J’avais déjà eu l’occasion d’évoquer ici Les Nouvelles de Pétersbourg de l’auteur romantique russe Nicolas Gogol (1809-1852), à travers quatre d’entre elles : La Perspective Nevski, Le Nez, Le Manteau et Le Journal d’un fou.
Je vous parlerai aujourd’hui d’une cinquième nouvelle – qui se trouve en réalité en troisième position dans l’ordre voulu par l’auteur et qui est également la plus longue de toutes – Le Portrait.
Son héros est un peintre, son enjeu principal est un tableau, et il y est souvent question d’art pictural, aussi cette chronique prend-elle place dans Le Printemps des artistes.

Note Pratique sur le Livre

Editeur : Actes Sud (Babel)
Première date de publication : 1842
Traduit du russe par André Markowicz
Nombre de Pages Total : 376 (+30 pages de Postface)
Nombre de Pages du Portrait : 90

Résumé du début de l’histoire

Un jeune peintre, Tchartkov, talentueux mais pauvre, travaille assidûment au perfectionnement de son art. Il suit le chemin austère de l’exigence artistique, qui n’apporte pas la fortune immédiate mais il en récoltera peut-être de beaux fruits, à force de patience et d’endurance.
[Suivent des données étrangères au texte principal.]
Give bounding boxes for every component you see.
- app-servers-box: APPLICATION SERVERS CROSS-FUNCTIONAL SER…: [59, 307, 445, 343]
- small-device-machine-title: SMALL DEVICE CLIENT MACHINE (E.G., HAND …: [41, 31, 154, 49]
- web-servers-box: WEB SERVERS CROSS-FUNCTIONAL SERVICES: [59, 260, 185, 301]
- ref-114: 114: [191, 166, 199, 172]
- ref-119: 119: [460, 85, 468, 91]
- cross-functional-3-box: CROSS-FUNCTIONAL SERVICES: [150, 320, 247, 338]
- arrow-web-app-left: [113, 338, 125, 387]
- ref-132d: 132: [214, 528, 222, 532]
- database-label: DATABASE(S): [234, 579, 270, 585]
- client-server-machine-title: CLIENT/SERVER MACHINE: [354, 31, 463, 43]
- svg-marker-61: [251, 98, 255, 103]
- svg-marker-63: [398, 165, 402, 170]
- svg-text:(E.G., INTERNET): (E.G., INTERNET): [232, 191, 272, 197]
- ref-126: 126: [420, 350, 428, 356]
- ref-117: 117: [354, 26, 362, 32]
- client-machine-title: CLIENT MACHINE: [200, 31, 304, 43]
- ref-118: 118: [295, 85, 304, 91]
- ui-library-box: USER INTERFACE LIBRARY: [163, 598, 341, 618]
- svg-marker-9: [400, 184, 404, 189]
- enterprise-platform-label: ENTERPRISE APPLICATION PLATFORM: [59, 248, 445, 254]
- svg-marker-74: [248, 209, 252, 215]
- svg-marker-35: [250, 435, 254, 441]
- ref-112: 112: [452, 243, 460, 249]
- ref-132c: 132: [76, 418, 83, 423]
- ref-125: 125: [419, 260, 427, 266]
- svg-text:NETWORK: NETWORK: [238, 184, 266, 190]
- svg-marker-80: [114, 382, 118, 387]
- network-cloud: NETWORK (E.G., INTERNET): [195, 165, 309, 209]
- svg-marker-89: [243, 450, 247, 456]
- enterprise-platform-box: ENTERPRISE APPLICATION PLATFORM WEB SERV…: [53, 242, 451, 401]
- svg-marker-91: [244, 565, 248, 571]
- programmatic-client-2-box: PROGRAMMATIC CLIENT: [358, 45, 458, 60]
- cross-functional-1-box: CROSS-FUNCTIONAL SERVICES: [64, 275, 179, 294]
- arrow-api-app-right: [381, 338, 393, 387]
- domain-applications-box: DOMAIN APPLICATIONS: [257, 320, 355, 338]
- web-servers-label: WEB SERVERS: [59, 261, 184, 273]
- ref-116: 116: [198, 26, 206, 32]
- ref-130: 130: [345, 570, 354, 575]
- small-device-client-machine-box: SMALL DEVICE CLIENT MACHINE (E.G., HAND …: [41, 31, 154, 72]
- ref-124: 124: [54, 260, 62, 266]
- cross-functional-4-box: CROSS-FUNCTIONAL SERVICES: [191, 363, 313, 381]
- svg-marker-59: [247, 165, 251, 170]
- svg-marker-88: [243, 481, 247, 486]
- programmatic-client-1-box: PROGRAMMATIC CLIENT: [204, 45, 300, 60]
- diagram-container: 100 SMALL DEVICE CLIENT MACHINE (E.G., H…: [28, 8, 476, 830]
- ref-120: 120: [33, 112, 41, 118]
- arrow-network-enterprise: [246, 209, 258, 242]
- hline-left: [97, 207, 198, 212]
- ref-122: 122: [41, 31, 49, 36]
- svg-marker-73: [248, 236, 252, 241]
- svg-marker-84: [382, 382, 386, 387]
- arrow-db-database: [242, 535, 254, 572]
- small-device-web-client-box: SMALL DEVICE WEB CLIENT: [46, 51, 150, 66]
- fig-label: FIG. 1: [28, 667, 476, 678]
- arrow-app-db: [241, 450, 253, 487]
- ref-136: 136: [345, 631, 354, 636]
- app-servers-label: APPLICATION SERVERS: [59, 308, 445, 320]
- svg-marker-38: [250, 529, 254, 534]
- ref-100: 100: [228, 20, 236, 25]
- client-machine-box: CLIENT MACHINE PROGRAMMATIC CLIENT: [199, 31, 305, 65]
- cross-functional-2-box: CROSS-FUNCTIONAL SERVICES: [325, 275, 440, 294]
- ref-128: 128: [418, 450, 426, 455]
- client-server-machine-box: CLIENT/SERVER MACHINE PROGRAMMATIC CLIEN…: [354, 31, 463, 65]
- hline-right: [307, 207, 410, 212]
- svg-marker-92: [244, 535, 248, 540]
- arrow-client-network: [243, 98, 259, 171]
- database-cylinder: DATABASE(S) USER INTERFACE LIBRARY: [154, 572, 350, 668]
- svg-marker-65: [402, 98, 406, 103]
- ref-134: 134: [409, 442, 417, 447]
Il sait que certains peintres obtiennent rapidement la fortune en sacrifiant leur talent aux caprices de la mode, au mauvais goût d’un public qui préfère les couleurs clinquantes, les dessins sans vigueur et les portraits qui les flattent sans vergogne.
Un jour, dans le bric-à-brac d’un marché aux puces, parmi des tas de toiles sans valeur, ce jeune peintre découvre un tableau extraordinaire, le portrait d’un vieil homme, dont les yeux paraissent tellement vivants qu’ils semblent vous regarder réellement. Intrigué, le jeune peintre l’achète. Mais il ne va pas tarder à s’apercevoir du caractère singulier – pour ne pas dire surnaturel et inquiétant ! – de ce tableau.
Et, effectivement, la vie de Tchartkov va changer du tout au tout après cette néfaste acquisition.

Mon Avis

C’est une nouvelle construite en deux parties. Dans la première, nous avons donc l’histoire de ce jeune peintre talentueux, Tchartkov, qui achète un portrait maléfique dans un marché aux puces et qui, à partir de cet achat, va complètement gâcher son talent en se compromettant avec les facilités de la mode et les mondanités. À la fin de sa vie il aura sacrifié son art à l’appât du gain et, comme il s’en rendra compte, il nourrira une jalousie destructrice contre les plus beaux tableaux.
Dans la deuxième partie, nous avons l’histoire de ce portrait maléfique : comment et par qui il a été peint. Nous apprenons aussi que ce tableau a fait de nombreuses autres victimes que le peintre de la première partie.
Ce qui m’a semblé le plus original dans cette nouvelle c’est le mélange de fantastique, de religiosité et la réflexion très développée sur l’art. Selon Gogol, le talent artistique est un don divin et il est diabolique de le compromettre. L’artiste doit garder une âme pure et travailler sans vanité et sans esprit mercantile. Gogol ne nous cache pas sa passion pour les plus grands peintres de la Renaissance : Raphaël, Titien, Corrège. Il pense que les artistes de son temps doivent s’inspirer de ces grands modèles du passé, faire le voyage à Rome pour étudier les maîtres, et qu’il n’y a pas d’autre voie vers l’excellence. C’était d’ailleurs l’opinion la plus largement répandue au 19ème siècle et Gogol ne fait pas preuve, en cela, d’une grande originalité. Opinion qui, de nos jours, semble assez absurde et tout à fait obsolète – mais il faut se remettre dans le contexte de l’époque.
J’ai admiré la construction savante et intelligente de cette nouvelle et son pouvoir d’évocation dès qu’il s’agit de la figure du diable – de sa carrure imposante et de ses yeux extraordinaires.
J’ai pensé que Gogol avait pu être influencé par le Faust de Goethe, avec cette même idée de pacte diabolique et de vendre son âme pour obtenir la fortune et la célébrité. 
Il est aussi intéressant de noter que Gogol semble tenir la fortune et la gloire artistique comme des choses assez ignobles. Il ne fait pas grand cas des institutions artistiques prestigieuses et autres écoles des Beaux-Arts. En effet, c’est au moment où Tchartkov est arrivé au dernier degré de compromission et de dégradation de son art, qu’il obtient justement les plus hautes distinctions et un poste de professeur dans l’une de ces grandes écoles… critique cinglante de l’art officiel russe, ces vénérables dignitaires ont dû être ulcérés s’ils ont lu cette nouvelle !
Un livre qui m’a beaucoup plu et que j’ai d’ailleurs lu deux fois, à quelques semaines d’intervalle, car j’avais envie d’en approfondir la compréhension !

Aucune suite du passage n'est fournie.